AVAILABLE RECORDS -
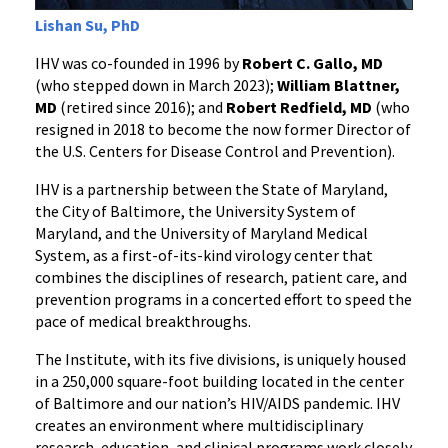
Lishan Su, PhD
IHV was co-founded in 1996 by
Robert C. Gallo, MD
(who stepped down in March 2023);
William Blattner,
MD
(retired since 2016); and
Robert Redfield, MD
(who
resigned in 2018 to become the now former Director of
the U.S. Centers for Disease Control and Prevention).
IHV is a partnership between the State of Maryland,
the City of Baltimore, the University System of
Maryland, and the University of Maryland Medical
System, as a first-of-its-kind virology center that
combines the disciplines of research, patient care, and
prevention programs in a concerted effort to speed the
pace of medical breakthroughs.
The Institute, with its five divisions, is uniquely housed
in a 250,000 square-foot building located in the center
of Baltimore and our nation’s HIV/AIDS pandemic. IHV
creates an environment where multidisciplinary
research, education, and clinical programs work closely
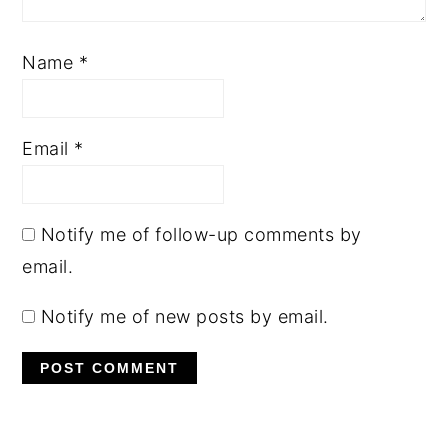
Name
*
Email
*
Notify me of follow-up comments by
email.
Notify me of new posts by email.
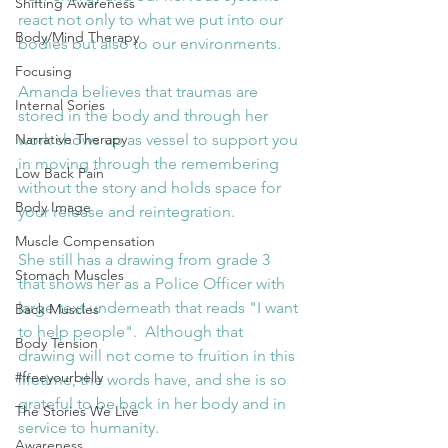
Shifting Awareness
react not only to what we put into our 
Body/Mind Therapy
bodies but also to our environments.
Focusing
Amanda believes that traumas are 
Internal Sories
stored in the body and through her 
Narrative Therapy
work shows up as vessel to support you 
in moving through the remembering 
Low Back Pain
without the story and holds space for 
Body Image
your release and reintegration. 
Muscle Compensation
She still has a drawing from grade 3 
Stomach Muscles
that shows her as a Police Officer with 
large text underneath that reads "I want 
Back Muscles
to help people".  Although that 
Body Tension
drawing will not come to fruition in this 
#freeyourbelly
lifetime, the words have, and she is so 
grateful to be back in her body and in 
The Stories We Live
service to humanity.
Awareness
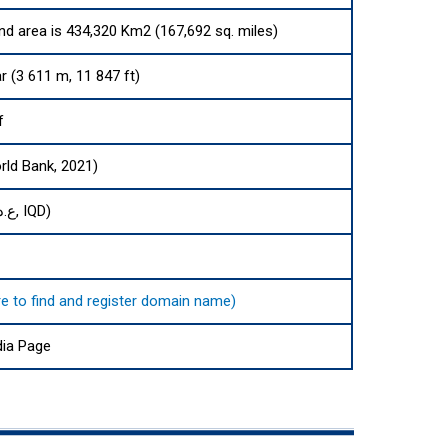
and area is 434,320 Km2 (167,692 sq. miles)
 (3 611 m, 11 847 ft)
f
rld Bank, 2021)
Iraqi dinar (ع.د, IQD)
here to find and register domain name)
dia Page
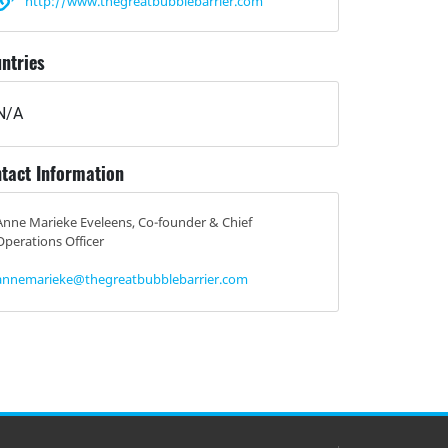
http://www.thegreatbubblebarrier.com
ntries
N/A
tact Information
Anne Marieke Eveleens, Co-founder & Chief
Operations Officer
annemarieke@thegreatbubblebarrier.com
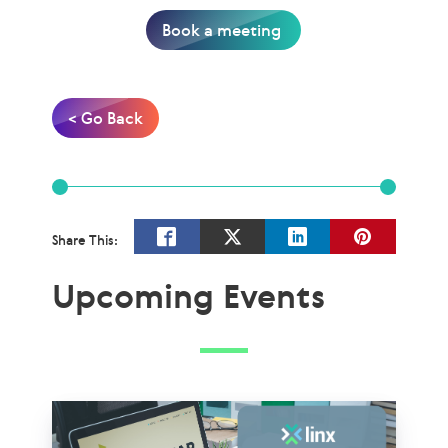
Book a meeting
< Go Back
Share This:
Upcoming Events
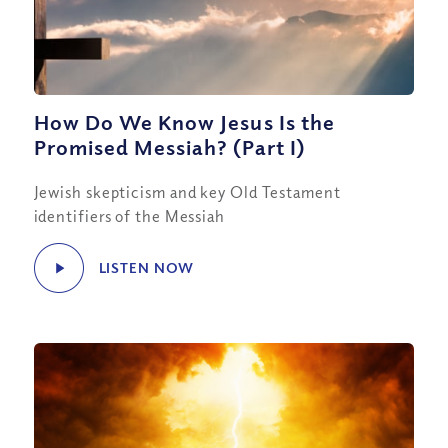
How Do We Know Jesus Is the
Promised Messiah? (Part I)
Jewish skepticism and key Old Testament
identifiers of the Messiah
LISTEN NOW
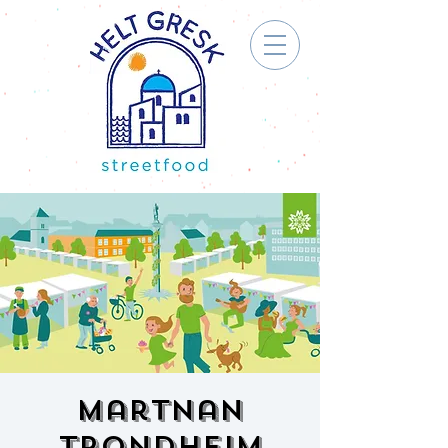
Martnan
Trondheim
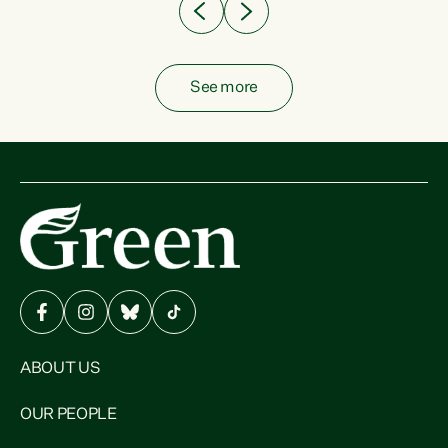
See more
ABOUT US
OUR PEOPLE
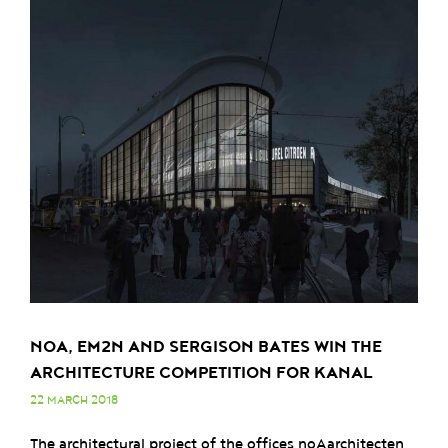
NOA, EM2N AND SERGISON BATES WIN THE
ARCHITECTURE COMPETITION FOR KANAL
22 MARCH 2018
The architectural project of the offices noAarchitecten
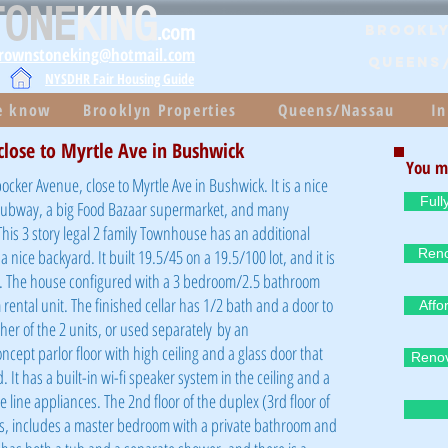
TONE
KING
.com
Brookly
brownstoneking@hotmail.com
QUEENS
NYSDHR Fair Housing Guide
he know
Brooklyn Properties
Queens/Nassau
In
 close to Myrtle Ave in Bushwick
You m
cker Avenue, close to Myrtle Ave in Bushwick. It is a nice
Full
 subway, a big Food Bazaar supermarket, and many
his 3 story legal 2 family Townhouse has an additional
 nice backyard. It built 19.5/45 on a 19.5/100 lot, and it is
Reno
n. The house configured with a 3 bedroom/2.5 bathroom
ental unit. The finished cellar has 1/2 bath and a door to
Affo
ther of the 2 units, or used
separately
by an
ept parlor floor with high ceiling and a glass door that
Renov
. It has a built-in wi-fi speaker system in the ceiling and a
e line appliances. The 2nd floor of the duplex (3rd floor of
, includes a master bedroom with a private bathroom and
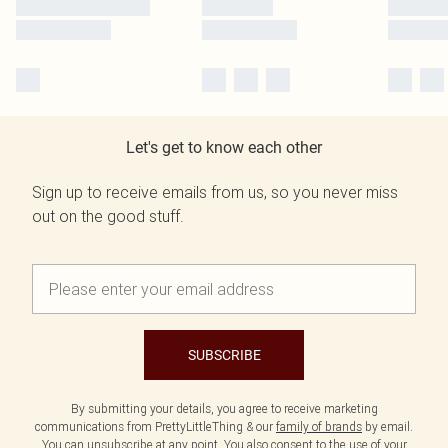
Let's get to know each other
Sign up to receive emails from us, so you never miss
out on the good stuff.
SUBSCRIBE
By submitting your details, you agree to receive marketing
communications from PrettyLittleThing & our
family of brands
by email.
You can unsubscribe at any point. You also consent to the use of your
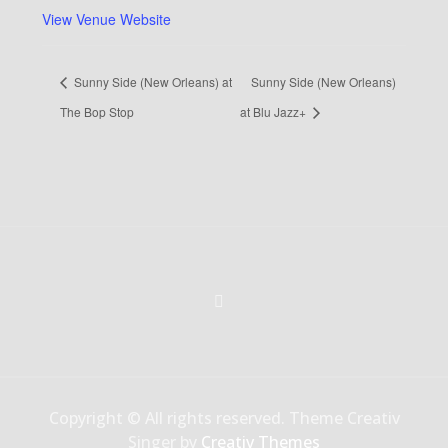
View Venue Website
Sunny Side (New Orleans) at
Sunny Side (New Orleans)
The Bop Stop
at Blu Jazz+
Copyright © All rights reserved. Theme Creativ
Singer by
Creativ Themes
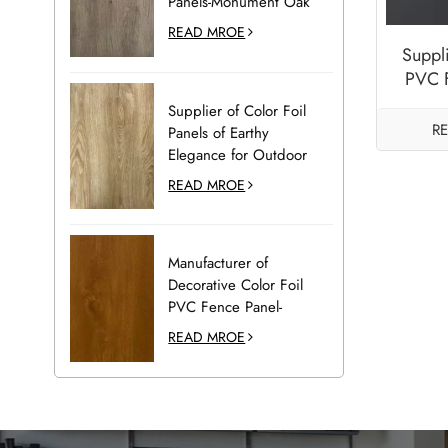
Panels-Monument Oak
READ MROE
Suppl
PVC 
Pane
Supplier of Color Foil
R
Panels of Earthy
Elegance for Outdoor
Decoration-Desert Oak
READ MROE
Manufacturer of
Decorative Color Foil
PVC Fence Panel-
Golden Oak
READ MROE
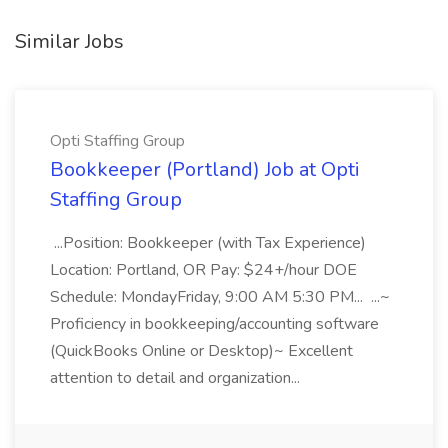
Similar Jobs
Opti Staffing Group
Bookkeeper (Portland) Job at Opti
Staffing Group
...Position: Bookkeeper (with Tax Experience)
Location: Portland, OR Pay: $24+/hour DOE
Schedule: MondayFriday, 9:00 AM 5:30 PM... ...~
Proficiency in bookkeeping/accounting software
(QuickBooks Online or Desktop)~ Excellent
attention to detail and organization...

--

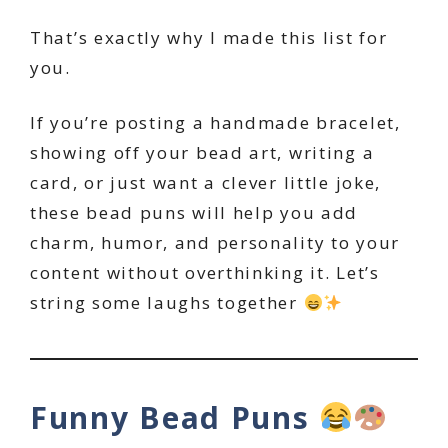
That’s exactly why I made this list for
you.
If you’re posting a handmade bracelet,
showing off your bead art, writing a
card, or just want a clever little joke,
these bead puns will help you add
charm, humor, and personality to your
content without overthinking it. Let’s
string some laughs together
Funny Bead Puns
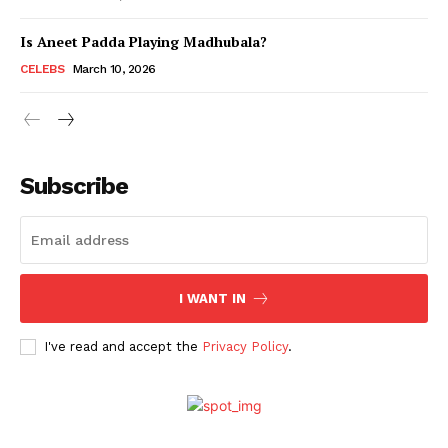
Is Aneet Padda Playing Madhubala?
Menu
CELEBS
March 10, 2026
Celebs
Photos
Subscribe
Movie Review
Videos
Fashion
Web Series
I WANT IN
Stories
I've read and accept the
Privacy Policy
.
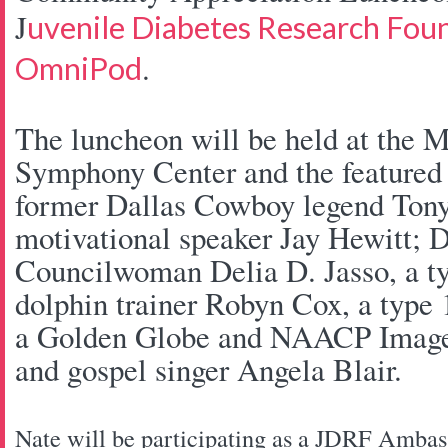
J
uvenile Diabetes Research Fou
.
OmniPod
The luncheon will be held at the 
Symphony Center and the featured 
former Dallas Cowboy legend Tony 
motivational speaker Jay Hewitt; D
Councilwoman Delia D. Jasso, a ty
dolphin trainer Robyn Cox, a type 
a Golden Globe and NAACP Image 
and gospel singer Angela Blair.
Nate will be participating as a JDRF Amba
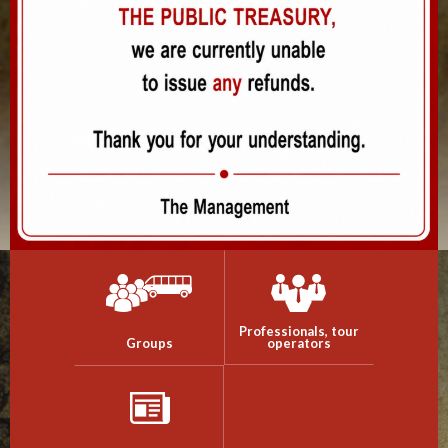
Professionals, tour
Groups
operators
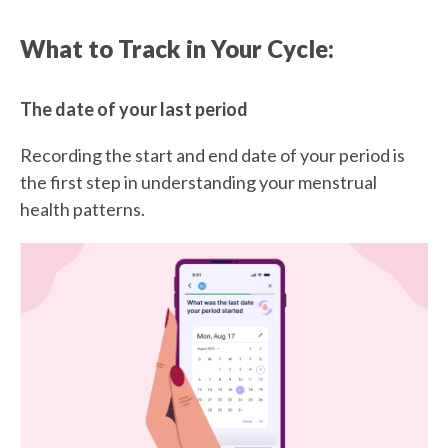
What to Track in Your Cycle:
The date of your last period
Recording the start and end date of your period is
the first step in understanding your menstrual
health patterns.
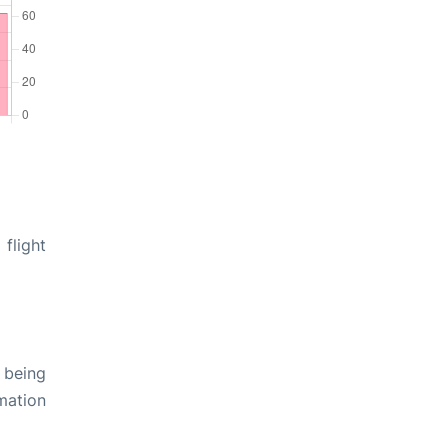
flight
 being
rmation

ACTION ITEM - For each line of the data that has the word "receive", report that line.

TASK RESPONSE -
Sign up to receive emails from us, so you never miss
By submitting your details, you agree to receive marketing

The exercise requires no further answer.